Как и все, я мог отличить по стону, кто кричит и почему. Я знаю, что вой ребенка, которому выжигают раскаленным железом глаз, доносится коротко, тонко, длинно и протяжно, как крик поросенка. Вопль мальчика, которому отпиливают ногу, звучит похоже на низкое рычание медвежонка. Я мог отличить проходимца, убийцу, вора и благородного, доверчивого господина так же легко, как любая гадалка, когда мне исполнилось шесть. Я верил, что на небесах горят фонари ангелов и ни капли не удивлялся тому, что меня не забирают. Я – падальщик.

Из табора можно уйти двумя способами, и это знает каждый, едва научившийся что-либо понимать. Первый – в землю. Второй – заплатив за себя золотом, которое ты должен ухитриться накопить, ибо весь твой доход уходит в семью.

Как я и сказал, бабушка научила меня грамоте, игре на скрипке, гитаре, карточным раскладам и многим-многим цыганским, воровским хитростям, какие вы не узнаете никогда и ни у кого, кроме отпетого проходимца. Она натаскала меня смотреть людям в глаза и видеть их насквозь. Научила пальцы ловкости, какой позавидует ювелир и мне были известны способы убийства, доступные лишь детям.

Когда ты растешь во зле, оно нормально. Когда кого-то из нас калечили, над ним смеялись. Мы не ведали иной жизни, и смотрели на зло, как смотрят на отражения в лужах.

И я думал ночами в шатре, пока спала моя бабушка, что мне повезло. Я думал, натягивая тугие струны гитары, для чего требовалась сноровка, сила и аккуратность, какими не обладает и иной взрослый, что моя бабушка совсем другая. Она – с той, с иной стороны неба. Упавшая звездочка. Возможно это потому, что лишь ее я видел однажды плачущей и никого более в таборе. Возможно потому, что она не слишком сильно колотила меня и защищала от прочих. А может – виной ее грамотность, которую она привила мне, в результате чего книги научили мое сердце чувствовать, а мозг – задавать вопросы.
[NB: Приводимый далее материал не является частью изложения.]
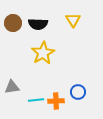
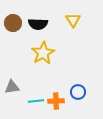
cyan line: moved 1 px down
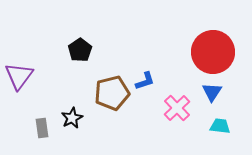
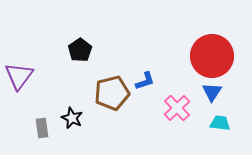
red circle: moved 1 px left, 4 px down
black star: rotated 20 degrees counterclockwise
cyan trapezoid: moved 3 px up
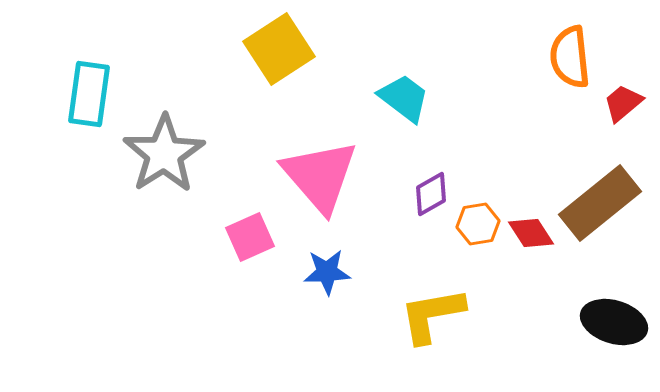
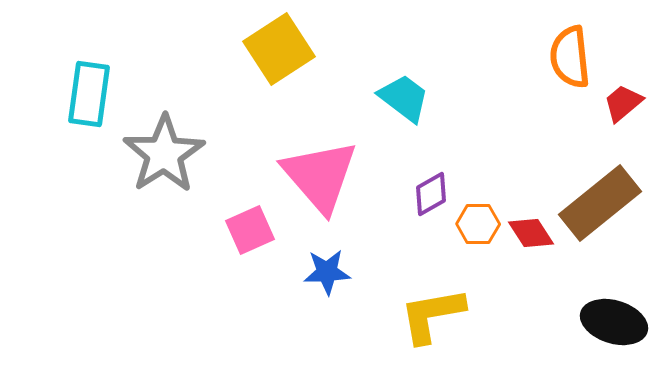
orange hexagon: rotated 9 degrees clockwise
pink square: moved 7 px up
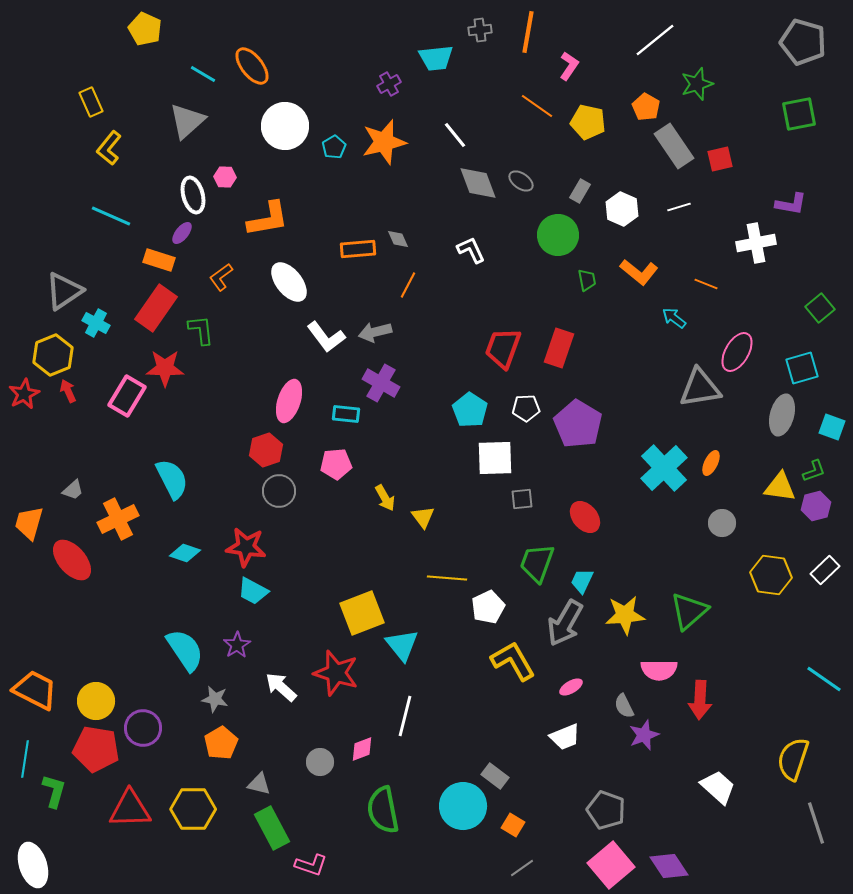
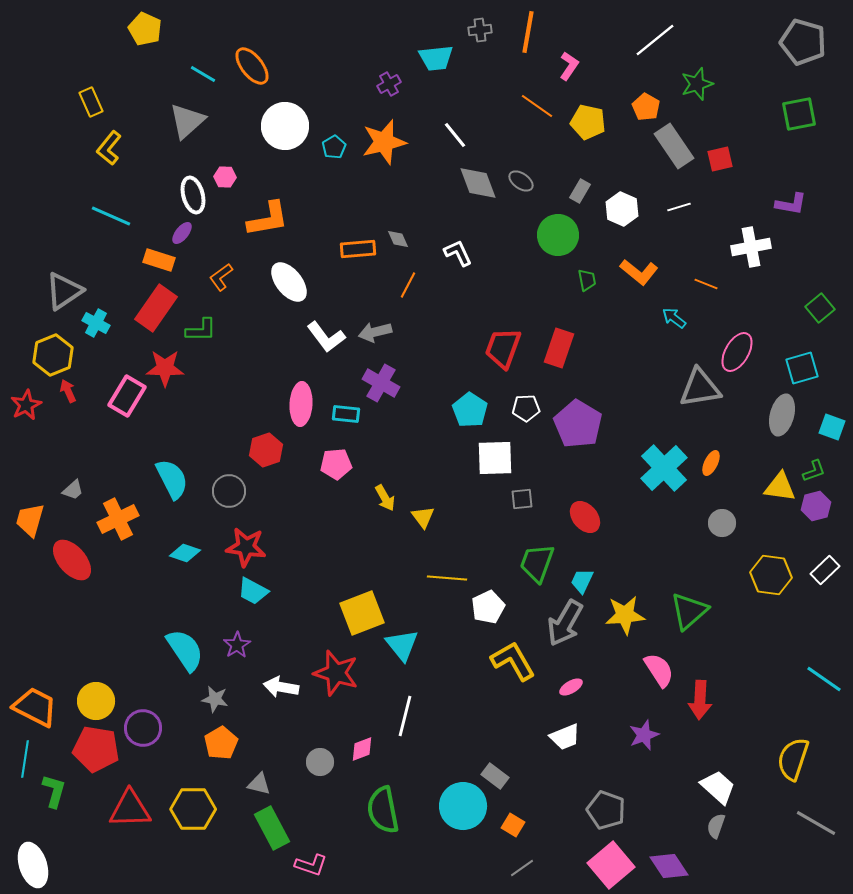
white cross at (756, 243): moved 5 px left, 4 px down
white L-shape at (471, 250): moved 13 px left, 3 px down
green L-shape at (201, 330): rotated 96 degrees clockwise
red star at (24, 394): moved 2 px right, 11 px down
pink ellipse at (289, 401): moved 12 px right, 3 px down; rotated 15 degrees counterclockwise
gray circle at (279, 491): moved 50 px left
orange trapezoid at (29, 523): moved 1 px right, 3 px up
pink semicircle at (659, 670): rotated 123 degrees counterclockwise
white arrow at (281, 687): rotated 32 degrees counterclockwise
orange trapezoid at (35, 690): moved 17 px down
gray semicircle at (624, 706): moved 92 px right, 120 px down; rotated 45 degrees clockwise
gray line at (816, 823): rotated 42 degrees counterclockwise
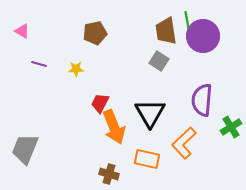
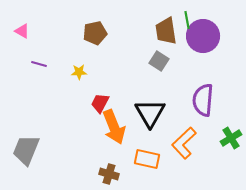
yellow star: moved 3 px right, 3 px down
purple semicircle: moved 1 px right
green cross: moved 11 px down
gray trapezoid: moved 1 px right, 1 px down
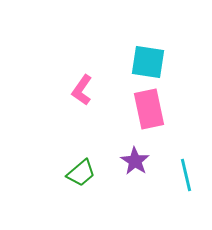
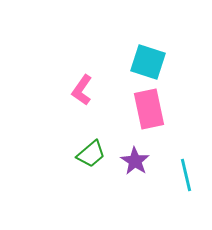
cyan square: rotated 9 degrees clockwise
green trapezoid: moved 10 px right, 19 px up
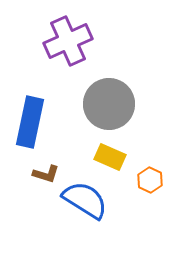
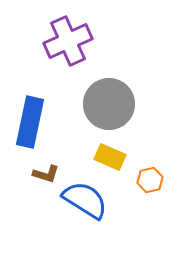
orange hexagon: rotated 20 degrees clockwise
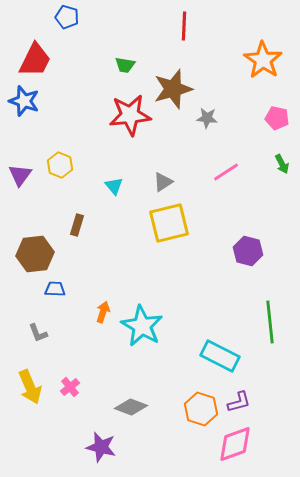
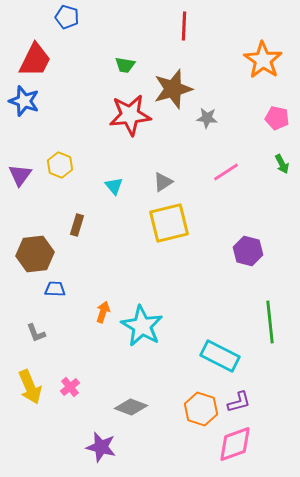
gray L-shape: moved 2 px left
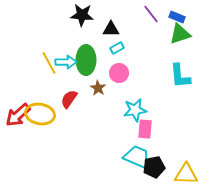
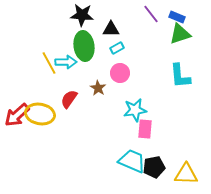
green ellipse: moved 2 px left, 14 px up; rotated 8 degrees counterclockwise
pink circle: moved 1 px right
red arrow: moved 1 px left
cyan trapezoid: moved 5 px left, 4 px down
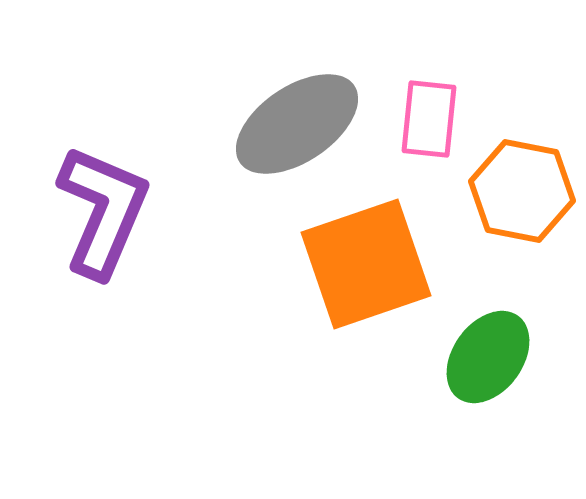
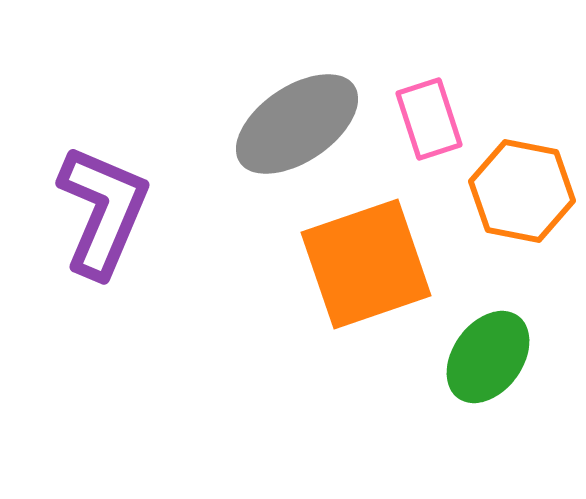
pink rectangle: rotated 24 degrees counterclockwise
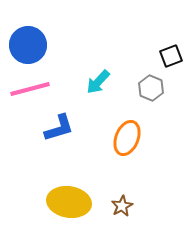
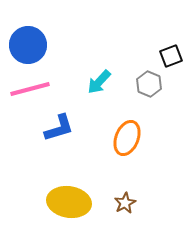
cyan arrow: moved 1 px right
gray hexagon: moved 2 px left, 4 px up
brown star: moved 3 px right, 3 px up
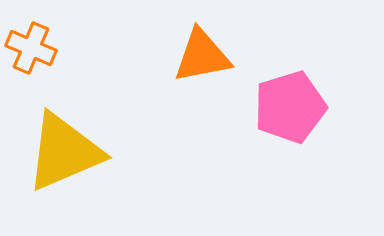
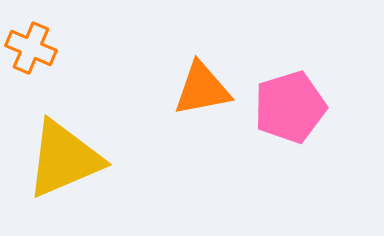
orange triangle: moved 33 px down
yellow triangle: moved 7 px down
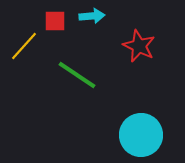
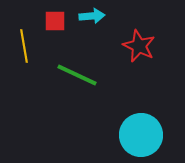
yellow line: rotated 52 degrees counterclockwise
green line: rotated 9 degrees counterclockwise
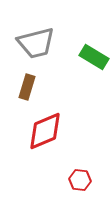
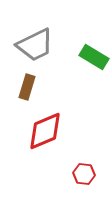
gray trapezoid: moved 1 px left, 2 px down; rotated 12 degrees counterclockwise
red hexagon: moved 4 px right, 6 px up
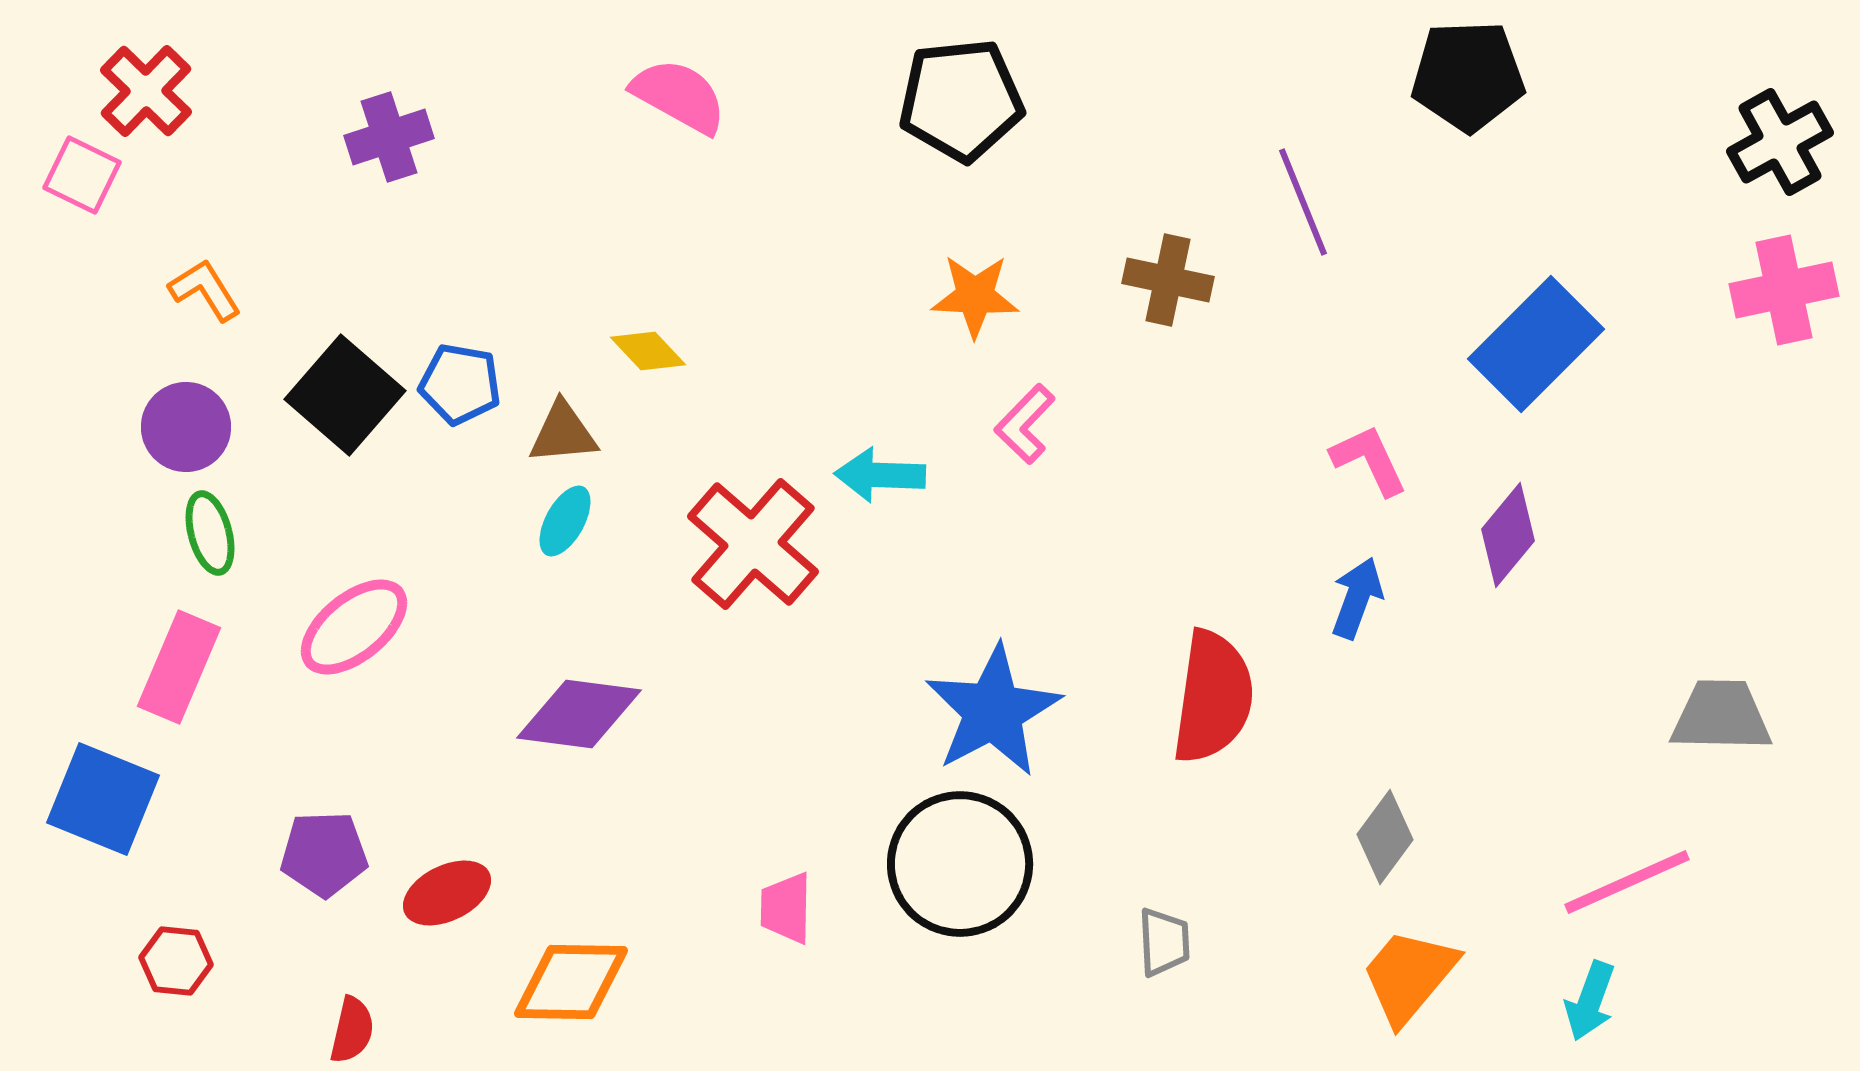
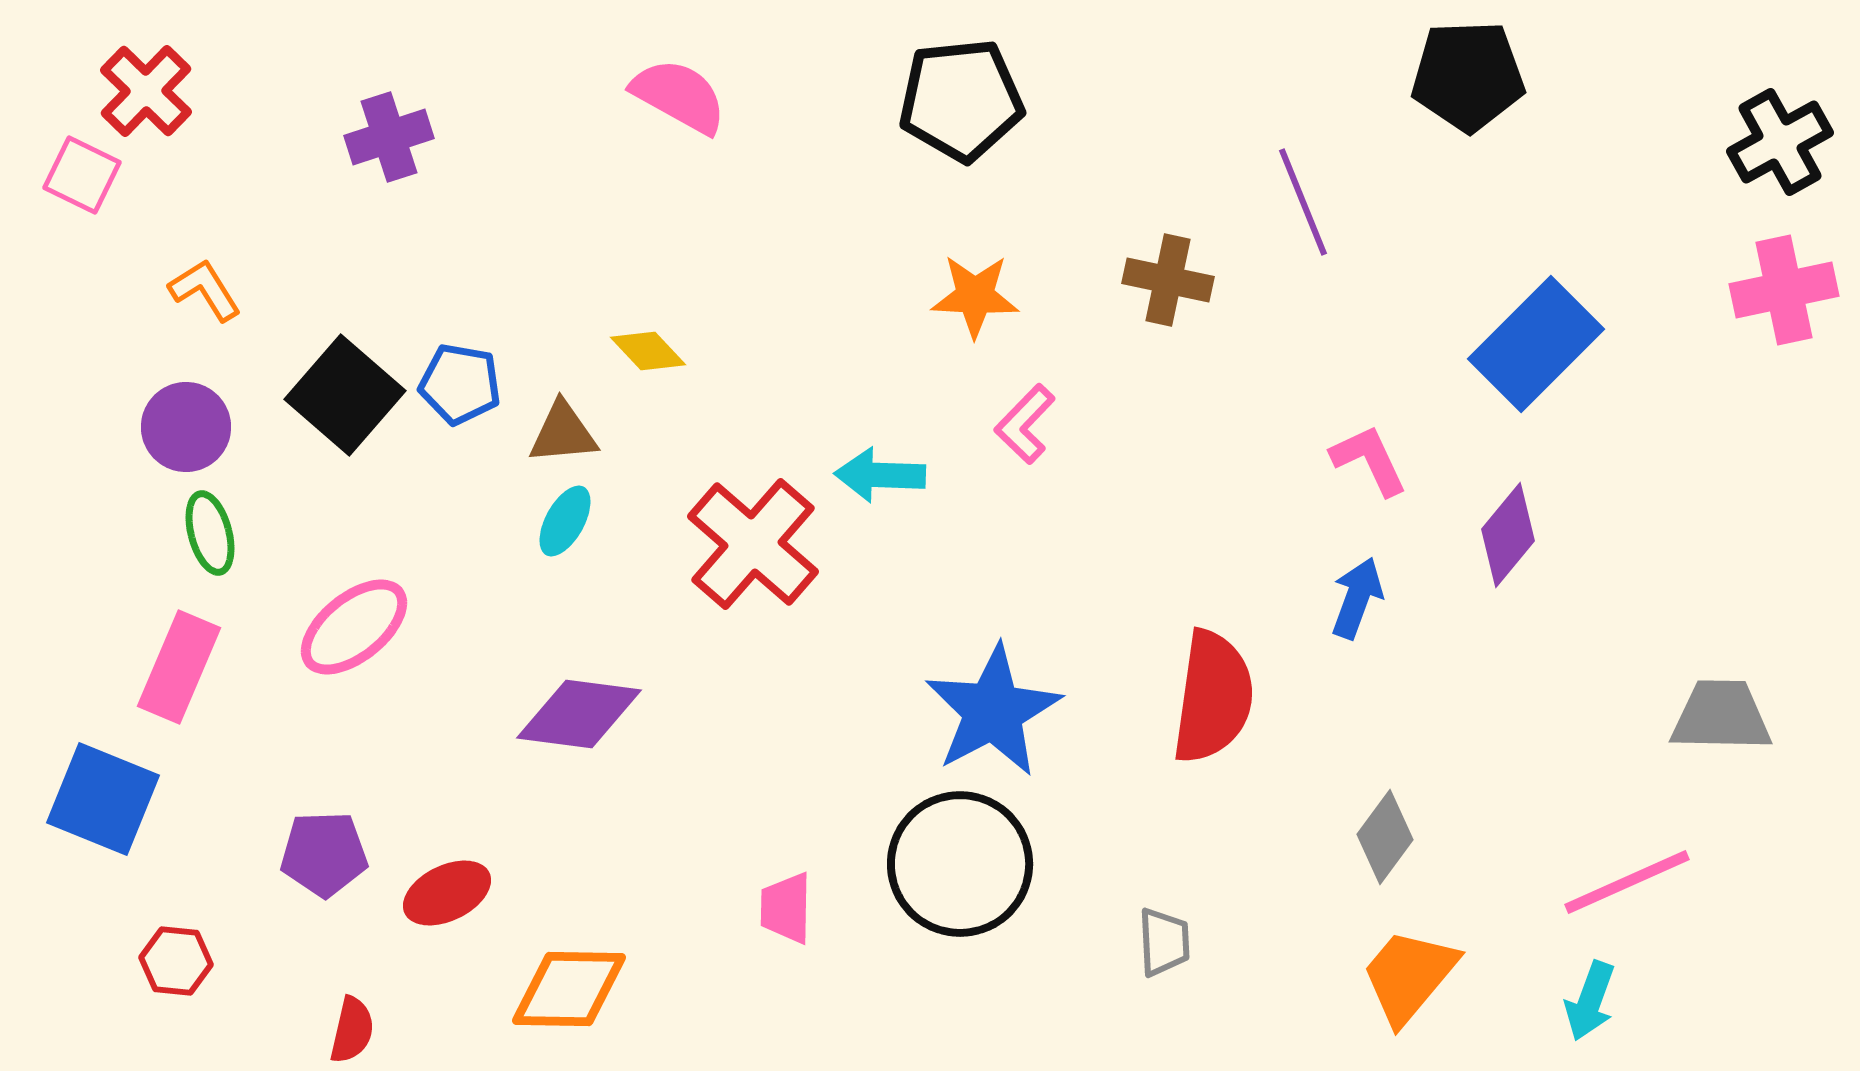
orange diamond at (571, 982): moved 2 px left, 7 px down
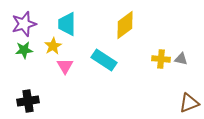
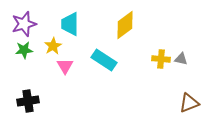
cyan trapezoid: moved 3 px right
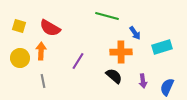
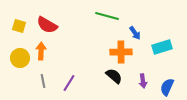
red semicircle: moved 3 px left, 3 px up
purple line: moved 9 px left, 22 px down
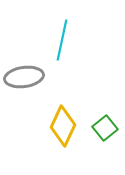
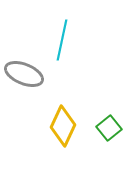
gray ellipse: moved 3 px up; rotated 30 degrees clockwise
green square: moved 4 px right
Она учила, хватая за ладошку и взирая на меня черными, как уголья, глазами:

– Смотри гордо, не опускай головы. Ты ворон, а все прочее – добыча. И гляди ясно взором в человека лицо, ибо оно, словно книга открытая, бери да читай, но смотри, храни безжалостность, иначе помрешь.

Она показывала на живых примерах. На тех, какие не скоро осыпаются песком ветхой памяти на дно души дабы истлеть. И говорила, обманув очередную девицу, ибо все, как одна, от нее уходили зареванными:

– Солнце встаёт и садится, чтобы выглянуть снова. Люди рождаются на свет, да умирают. Богатым интересно про своё богатство, а бедным про их бедность, и в том беда вся. Никого не интересуешь ни ты, ни твоя мудрость, ни правда. Они приходят, чтобы услышать то, что уже знают. Потому что идиоты и простаки, и к таким у нас нет жалости, помни.

Она говорила:

– Ты родился гадким, Хаджи. И среди гадких. Когда сделается плохо, вспоминай, что попадешь в ад и то, что есть у тебя сейчас – единственная отрада. Поэтому не позволяй никому, ни единой душе убить тебя или отнять то, что ты имеешь. Цыган живет лишь один раз на свете.

Когда мне приходилось защищать ее перед кем-то в ущерб себе, она била меня, но так и не сумела отучить. Это вызывало в ней серьезное беспокойство. Как и то, что я любил ее. Но не за что-то и даже не "просто так", а лишь потому, что я был рожден с дефектом – мне непременно требовалось любить, иначе я утоплюсь. Я тратил время детской нежности и ошметки благородства, которому научился на грязных страницах второсортных книжонок, на существо, отчаянно пытавшееся меня отучить от подобных замашек. Но книги со своими эфемерными словами и хрупким пергаментом оказались сильнее палки. Я понял это рано и лишь потому не сделался зверем. Мне говорили, что я отстал в развитии. Я вежливо перефразировал эпитет "полоумный", который слышал в свой адрес много чаще собственного имени.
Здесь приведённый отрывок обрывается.